Im Osten Kongos wird das Gesundheitssystem wiederbelebt. Wie Rezepte dafür aussehen können, zeigt die arme Provinz Süd-Kivu. Besuche in einer Klinik und einem medizinischen Zentrum voller Mütter und Babys.

Text
Bettina Rühl
Fotos
Rudy Kimvuidi Nkombo

Die drei Monate alte Chishesa Zihindula lutscht zufrieden an ihren Fingern, ungerührt von dem Trubel um sie herum. Ihre Mutter Ester Zawadi Mwachigabo ist mit ihrer jüngsten Tochter schon früh am Morgen ins Gesundheitszentrum der ostkongolesischen Gemeinde Kasihe aufgebrochen.

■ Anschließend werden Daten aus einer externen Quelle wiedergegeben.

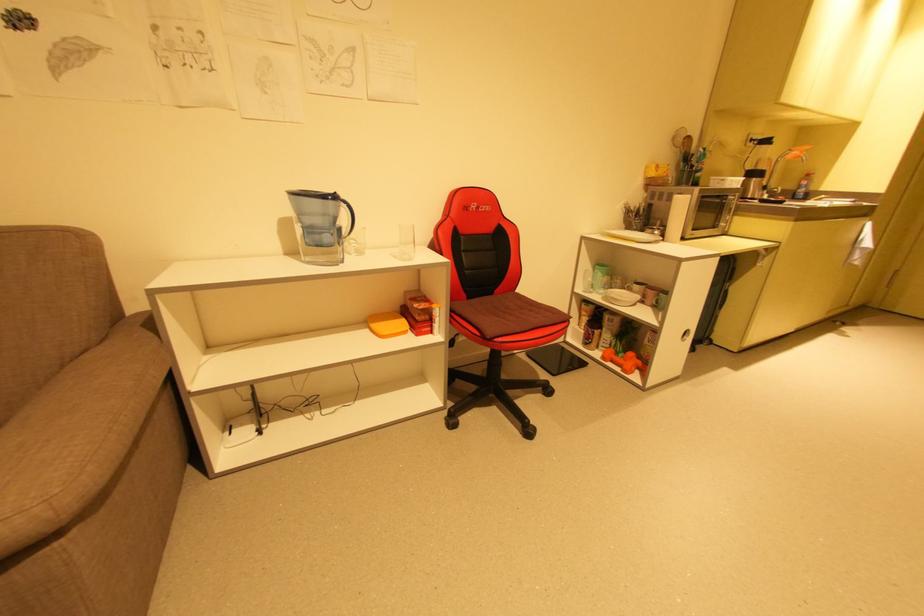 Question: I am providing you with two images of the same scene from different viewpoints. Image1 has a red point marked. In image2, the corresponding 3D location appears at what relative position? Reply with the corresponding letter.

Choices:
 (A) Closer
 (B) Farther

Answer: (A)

Gut versorgt: Alice Bulambo Kulilwa, leitende Krankenschwester in der Geburtsstation der Klinik von Nyangezi, hält neugeborene Zwillinge in den Armen.

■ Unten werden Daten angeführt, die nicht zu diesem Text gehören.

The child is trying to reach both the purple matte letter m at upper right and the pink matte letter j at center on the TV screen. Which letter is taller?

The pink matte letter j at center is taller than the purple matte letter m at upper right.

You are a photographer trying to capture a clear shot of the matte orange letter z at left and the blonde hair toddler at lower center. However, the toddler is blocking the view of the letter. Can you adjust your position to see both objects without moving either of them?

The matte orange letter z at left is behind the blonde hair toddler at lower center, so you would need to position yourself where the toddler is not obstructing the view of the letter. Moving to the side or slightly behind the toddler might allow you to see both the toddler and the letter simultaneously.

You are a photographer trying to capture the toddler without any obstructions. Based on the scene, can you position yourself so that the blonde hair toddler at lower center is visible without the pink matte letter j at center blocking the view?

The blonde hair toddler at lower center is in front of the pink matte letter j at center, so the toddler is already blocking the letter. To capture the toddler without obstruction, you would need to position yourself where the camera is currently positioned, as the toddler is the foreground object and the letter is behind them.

Chishesa soll gegen Tuberkulose und Diphtherie geimpft werden. „Mir ist wichtig, dass meine Tochter gut gegen Krankheiten geschützt ist“, sagt Zawadi, „und die Impfung ist hier sogar kostenlos. Da ist es doch klar, dass wir kommen.“ Nicht nur Zawadi denkt so. Wegen der Impfkampagne sind an diesem Morgen fast 90 Frauen mit ihren Säuglingen in das neue Gesundheitszentrum von Kasihe gekommen. Auf den großen Andrang ist Kandanda Namuho fast ein bisschen stolz. „Offenbar erreichen wir die Bevölkerung mit unseren Aufklärungskampagnen, und die Menschen vertrauen uns“, sagt der leitende Krankenpfleger des Gesundheitszentrums.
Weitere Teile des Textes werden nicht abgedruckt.